Markus Weggenmann

Markus Weggenmann (born 1953 in Singen, Germany) has created a body of work that shares many elements in common with conceptual and hard edge painting. It also strikes a balance between abstraction and figuration. But most importantly, color is at the heart of his work.
Weggenmann taught himself how to paint. He began painting in the mid-1970s while still working as an occupational therapist. He also continued to paint after moving to Zurich, where he had a practice for psychoanalysis. In the early 1990s, he decided to devote himself entirely to painting and quickly gained attention through his pictures consisting of stripes in two to four colors alternating across the pictorial surface. His works, which are often shown grouped together as blocks in exhibitions, are charged with tension thanks to the minimalist composition, the visibly freehand application of distemper, and the resonance of the interacting colors. Two works in the collection of Museum Haus Konstruktiv exemplify this first and important phase of Weggenmann’s work.
In his second phase, which began in the late 1990s and made him known in neighboring countries, he used car paint to create fluid amorphous forms on an aluminum surface that interact through the play between pictorial and color space, and between surface and depth. These works, which also explore questions of authorship and push the limits of painting, are based on small paintings made by hand, which the artist then digitally processes to create the final template for the picture. While earlier paintings are neatly organized and reduced to three to five colors, more recent works show denser forms and, beginning in 2008, overlapping bright colors. Around 2010, these floral-looking shapes began to take the concrete shape of still lifes. Also around this time, Weggenmann began to produce rugs and ceramic works.

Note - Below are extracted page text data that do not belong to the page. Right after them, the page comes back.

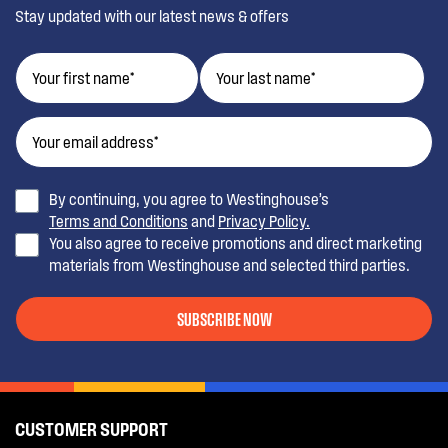
Stay updated with our latest news & offers
By continuing, you agree to Westinghouse’s
Terms and Conditions
and
Privacy Policy.
You also agree to receive promotions and direct marketing
materials from Westinghouse and selected third parties.
SUBSCRIBE NOW
CUSTOMER SUPPORT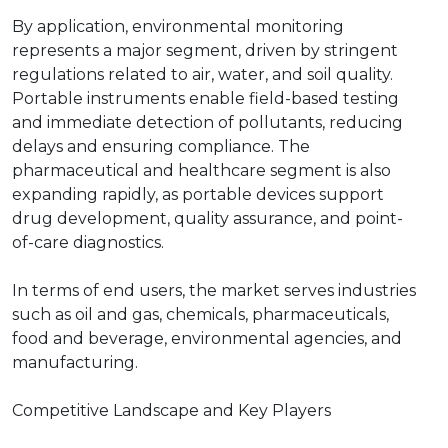
By application, environmental monitoring
represents a major segment, driven by stringent
regulations related to air, water, and soil quality.
Portable instruments enable field-based testing
and immediate detection of pollutants, reducing
delays and ensuring compliance. The
pharmaceutical and healthcare segment is also
expanding rapidly, as portable devices support
drug development, quality assurance, and point-
of-care diagnostics.
In terms of end users, the market serves industries
such as oil and gas, chemicals, pharmaceuticals,
food and beverage, environmental agencies, and
manufacturing.
Competitive Landscape and Key Players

The work “Kraut (Nr. 230)” from 2005, which in the collection of the Museum Haus Konstruktiv, is made with car paint and is from his earlier phase, when his compositions seemed to hint at figurative elements. In 2015, Weggenmann returned to this reduced pictorial language, which is open to different interpretations, and began using a distemper with a high pigment volume again. As a result, he has been able to create intense color fields with an unusual pictorial depth and physical presence. This effect is often enhanced by the sheer size of the works and, more recently, by such titles as “Flache Skulptur” [Flat Sculpture] (2019) and “Flaches Denkmal” [Flat Monument] (2018). This third phase of Weggenmann’s work earned him the honor of the Swiss Art Award in 2018.